Saint-Laurent du Maroni accueille la sélection guyanaise pour son avant-dernier stage avant la Ligue des Nations

Quatrième rendez-vous d’un cycle entamé en janvier

Les Yana Dòkò posent leurs valises dans l’Ouest. Depuis le vendredi 1er mai, vingt-trois joueurs de la sélection de Guyane sont réunis à Saint-Laurent du Maroni pour un stage de trois jours. Le rassemblement se tient au stade Oriane Jean-François, mis à disposition par la municipalité.

Ce stage est le quatrième d’un cycle de cinq, lancé en janvier 2026. Une dernière session est programmée du 4 au 7 juin, avec un match international au calendrier le 6 juin. L’adversaire n’est pas encore officiellement connu.

Le travail se concentre désormais sur les automatismes du groupe. « On arrive sur la fin, c’est de peaufiner les détails de jeu, de peaufiner les détails du projet de jeu », explique Stéphane D’urbano, qui dirige les opérations sportives. Depuis le début de saison, 33 à 34 joueurs ont été observés.

Six absents pour cause de Coupe VYV

L’effectif a été partiellement remanié pour ce stage. Six joueurs de l’Étoile de Matoury, mobilisés avec leur club pour la Coupe VYV après leur match contre Robinhood, ne sont pas là. Deux autres sont blessés.

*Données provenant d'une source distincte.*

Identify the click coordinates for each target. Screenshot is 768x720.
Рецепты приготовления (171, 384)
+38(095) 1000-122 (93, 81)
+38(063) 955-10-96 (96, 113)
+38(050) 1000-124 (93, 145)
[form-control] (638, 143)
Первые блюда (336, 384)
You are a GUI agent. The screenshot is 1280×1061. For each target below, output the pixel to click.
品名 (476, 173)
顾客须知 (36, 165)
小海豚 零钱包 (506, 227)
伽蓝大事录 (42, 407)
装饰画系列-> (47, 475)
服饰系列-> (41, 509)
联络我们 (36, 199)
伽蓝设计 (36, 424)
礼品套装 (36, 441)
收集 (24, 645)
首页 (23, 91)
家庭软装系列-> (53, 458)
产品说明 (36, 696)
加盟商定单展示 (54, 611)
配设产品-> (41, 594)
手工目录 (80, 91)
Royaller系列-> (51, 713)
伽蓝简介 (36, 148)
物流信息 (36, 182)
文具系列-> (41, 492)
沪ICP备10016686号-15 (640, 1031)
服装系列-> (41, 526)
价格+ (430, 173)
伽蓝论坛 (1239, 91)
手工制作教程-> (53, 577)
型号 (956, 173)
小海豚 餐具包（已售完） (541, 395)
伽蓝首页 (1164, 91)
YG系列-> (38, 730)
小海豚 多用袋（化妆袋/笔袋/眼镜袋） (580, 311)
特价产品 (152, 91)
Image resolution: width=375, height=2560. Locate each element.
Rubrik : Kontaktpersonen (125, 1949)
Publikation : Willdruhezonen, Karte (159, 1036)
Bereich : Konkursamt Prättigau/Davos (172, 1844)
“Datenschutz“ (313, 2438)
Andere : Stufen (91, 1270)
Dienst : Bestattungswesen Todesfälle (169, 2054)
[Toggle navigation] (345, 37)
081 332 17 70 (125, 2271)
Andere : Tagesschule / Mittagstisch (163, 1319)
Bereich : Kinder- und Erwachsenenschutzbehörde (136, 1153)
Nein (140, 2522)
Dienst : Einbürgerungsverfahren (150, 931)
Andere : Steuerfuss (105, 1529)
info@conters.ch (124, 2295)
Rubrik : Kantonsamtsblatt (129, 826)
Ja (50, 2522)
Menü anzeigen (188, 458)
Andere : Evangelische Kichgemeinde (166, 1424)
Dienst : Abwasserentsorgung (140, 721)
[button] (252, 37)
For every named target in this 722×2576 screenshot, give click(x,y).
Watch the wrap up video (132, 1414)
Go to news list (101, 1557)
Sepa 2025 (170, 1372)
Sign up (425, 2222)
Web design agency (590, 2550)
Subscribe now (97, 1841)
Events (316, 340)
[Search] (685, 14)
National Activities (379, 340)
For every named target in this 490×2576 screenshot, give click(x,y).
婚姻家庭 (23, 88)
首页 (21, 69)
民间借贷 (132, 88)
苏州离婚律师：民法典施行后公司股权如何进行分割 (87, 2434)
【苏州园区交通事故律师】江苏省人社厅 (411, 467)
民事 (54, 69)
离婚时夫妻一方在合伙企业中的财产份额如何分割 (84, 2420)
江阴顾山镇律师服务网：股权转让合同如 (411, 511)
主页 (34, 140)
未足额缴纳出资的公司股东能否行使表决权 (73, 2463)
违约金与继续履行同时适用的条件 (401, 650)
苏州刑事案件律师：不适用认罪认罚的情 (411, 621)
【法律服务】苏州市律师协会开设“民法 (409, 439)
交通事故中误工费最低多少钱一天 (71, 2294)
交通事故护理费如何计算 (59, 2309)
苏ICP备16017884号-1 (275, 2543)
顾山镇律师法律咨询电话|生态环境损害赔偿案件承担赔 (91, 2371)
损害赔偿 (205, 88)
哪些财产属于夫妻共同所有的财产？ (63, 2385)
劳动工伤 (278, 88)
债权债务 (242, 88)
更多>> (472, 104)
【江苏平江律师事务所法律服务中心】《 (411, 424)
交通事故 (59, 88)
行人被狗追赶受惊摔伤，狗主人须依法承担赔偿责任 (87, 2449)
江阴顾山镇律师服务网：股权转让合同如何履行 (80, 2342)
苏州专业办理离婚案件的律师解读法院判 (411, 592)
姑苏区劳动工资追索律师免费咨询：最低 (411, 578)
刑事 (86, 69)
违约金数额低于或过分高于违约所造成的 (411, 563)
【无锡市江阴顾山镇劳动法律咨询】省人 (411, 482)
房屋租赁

Ces absences ont ouvert des places à de nouveaux profils. Quatre nouveaux joueurs intègrent le groupe, dont deux évoluant en R2 et un jeune de 17 ans. Le retour d’Huges Rosimé, après plusieurs saisons d’absence, apporte de l’expérience. « L’apport de ces anciens avec les très jeunes, c’est aussi très intéressant », souligne le technicien.

Le groupe rassemble deux gardiens et vingt et un joueurs de champ.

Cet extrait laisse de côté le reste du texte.